I was getting awfully philosophical, but it was night, and all the heat and beauty around were begging to be let out to dreamland's pastures.
This sort of reverence belonged to the late hours, and that's where it most often stayed. Leave Lotusland to the waking world.
"You're growing up." She started. Breaking the long and dreamy silence. "Must be nice. I don't envy your life either, and I'm glad we've never tried to be serious. Honestly I would bore a visionary like you. I don't flatter you by saying this at all. The weight of the world shifts shoulders, but some shoulders are tougher than others."
I kissed her foot and put the unpolished big toe in my mouth. A little gasp, but no pull back. I wanted to suck longer than I should have, but didn't. I'm a gentleman.

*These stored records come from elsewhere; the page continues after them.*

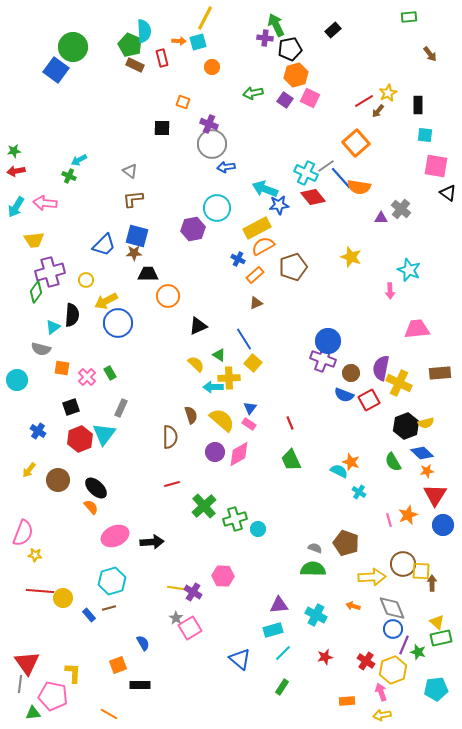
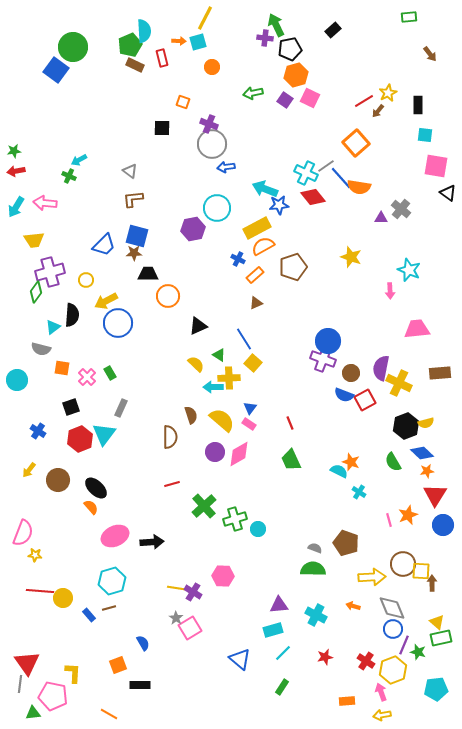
green pentagon at (130, 45): rotated 25 degrees clockwise
red square at (369, 400): moved 4 px left
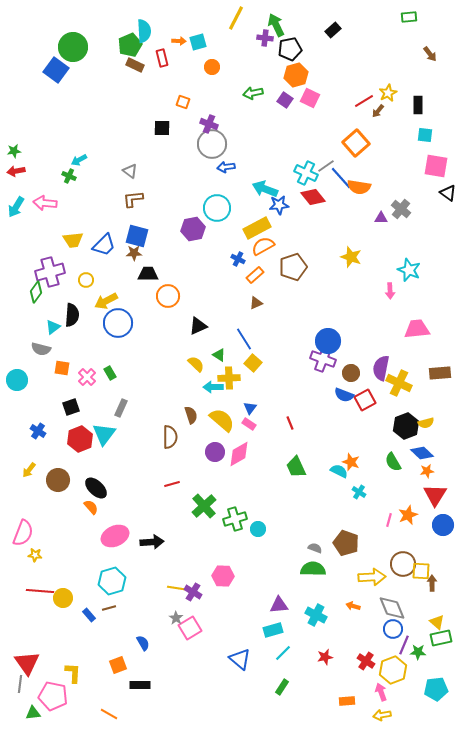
yellow line at (205, 18): moved 31 px right
yellow trapezoid at (34, 240): moved 39 px right
green trapezoid at (291, 460): moved 5 px right, 7 px down
pink line at (389, 520): rotated 32 degrees clockwise
green star at (418, 652): rotated 14 degrees counterclockwise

"How would you like to die?"
Molly, oh Molly. So ripe and persistent. Out with something else again like god's cure for insecurity or boredom. I started to answer without thinking.

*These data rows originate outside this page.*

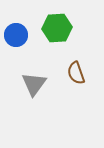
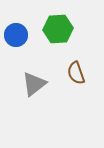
green hexagon: moved 1 px right, 1 px down
gray triangle: rotated 16 degrees clockwise
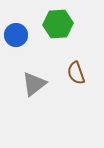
green hexagon: moved 5 px up
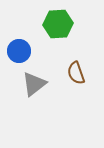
blue circle: moved 3 px right, 16 px down
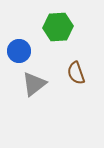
green hexagon: moved 3 px down
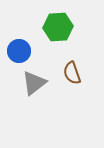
brown semicircle: moved 4 px left
gray triangle: moved 1 px up
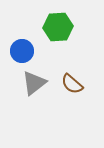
blue circle: moved 3 px right
brown semicircle: moved 11 px down; rotated 30 degrees counterclockwise
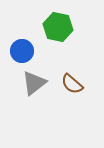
green hexagon: rotated 16 degrees clockwise
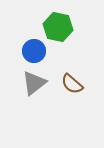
blue circle: moved 12 px right
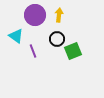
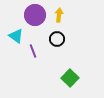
green square: moved 3 px left, 27 px down; rotated 24 degrees counterclockwise
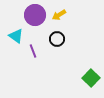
yellow arrow: rotated 128 degrees counterclockwise
green square: moved 21 px right
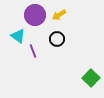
cyan triangle: moved 2 px right
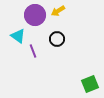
yellow arrow: moved 1 px left, 4 px up
green square: moved 1 px left, 6 px down; rotated 24 degrees clockwise
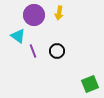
yellow arrow: moved 1 px right, 2 px down; rotated 48 degrees counterclockwise
purple circle: moved 1 px left
black circle: moved 12 px down
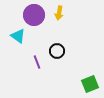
purple line: moved 4 px right, 11 px down
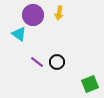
purple circle: moved 1 px left
cyan triangle: moved 1 px right, 2 px up
black circle: moved 11 px down
purple line: rotated 32 degrees counterclockwise
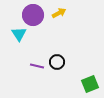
yellow arrow: rotated 128 degrees counterclockwise
cyan triangle: rotated 21 degrees clockwise
purple line: moved 4 px down; rotated 24 degrees counterclockwise
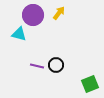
yellow arrow: rotated 24 degrees counterclockwise
cyan triangle: rotated 42 degrees counterclockwise
black circle: moved 1 px left, 3 px down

"I don't know. Probably in traffic, or spectacularly somehow. But quick. A bus. A train. Scotch is too slow. You?"
In that moment I looked over and watched her shift her gaze elsewhere to think and realized we have the same eye color. A milky hazel that turns sea-green in the sun.

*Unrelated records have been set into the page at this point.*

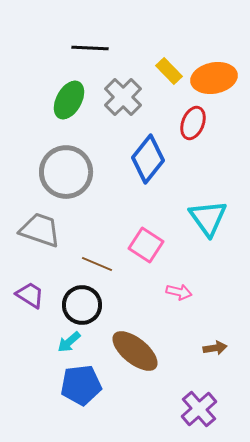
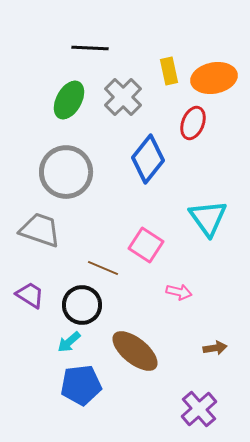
yellow rectangle: rotated 32 degrees clockwise
brown line: moved 6 px right, 4 px down
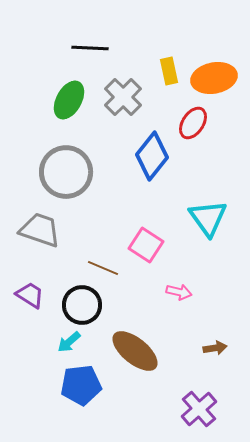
red ellipse: rotated 12 degrees clockwise
blue diamond: moved 4 px right, 3 px up
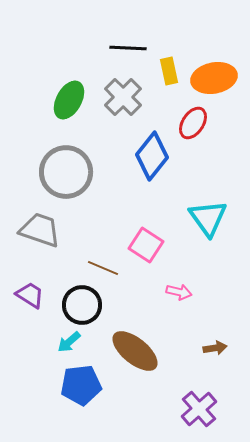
black line: moved 38 px right
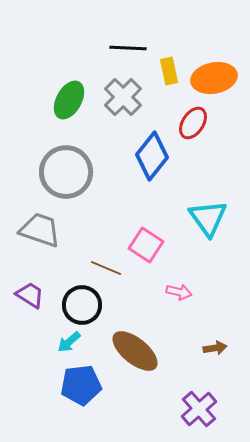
brown line: moved 3 px right
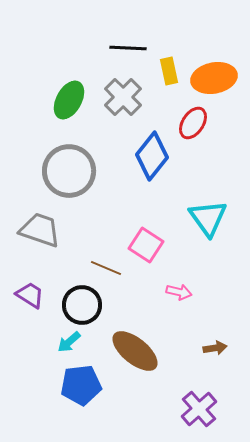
gray circle: moved 3 px right, 1 px up
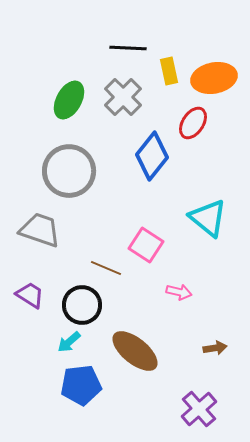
cyan triangle: rotated 15 degrees counterclockwise
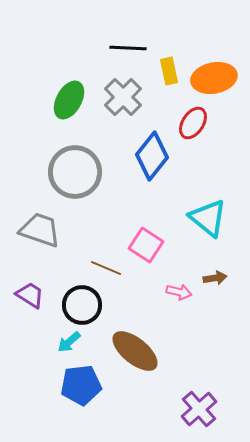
gray circle: moved 6 px right, 1 px down
brown arrow: moved 70 px up
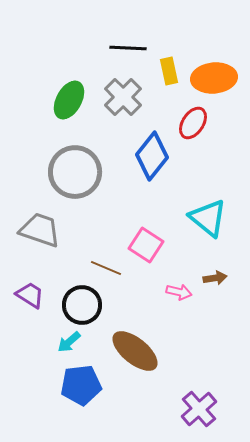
orange ellipse: rotated 6 degrees clockwise
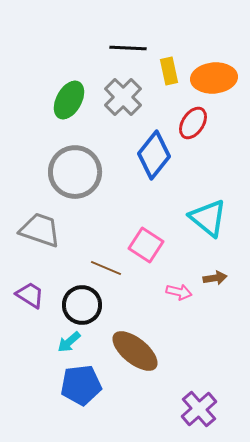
blue diamond: moved 2 px right, 1 px up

"I'm with you on the spectacular thing. But it's gotta be for a cause. Like, I would want to go down in a worldwide cataclysm. A battle that wages across seasons and claims countless lives, but still manages to not have occurred in vain. You know? Is that too much to ask?" Her laugh is infectious.
I feel the desperate bubble that is my heart expand wistfully in my chest while I watch her throw her head back. And she keeps laughing because it feels good. Punch drunk tumescence of spirit manipulating my better judgement.
And it's then that I want more drugs, and don't want them. And I almost have to say my name out loud, or do something dumb to solidify this night in my memory, because I've decided right now that I want it there. I want tonight to be forever retrievable in the annals of my reaped reality. My multiplied paradise magic rolodex of what can be relied upon to make me intensely happy.
Not long after this exchange, the stubborn hours shift again and we adopt for recreating with lust instead of talk, but not before I ask for one more thing to indulge my chatty foreplay.
"Can I see the tattoo?"
"... Ok... why?"
"Why are you suddenly suspicious?"
"Why are you suddenly suspicious?"
"I'm not, I. Just..."
And she shrugs like a lazy mermaid in her sweater, thinking. Turning the request into something she can submit her gorgeous will to. And when she peels to the skin and that mark I feel my breath change and all else gets dark, and somehow the music has started up again, but different this time. New and better and noted. Unwasted and completely welcome.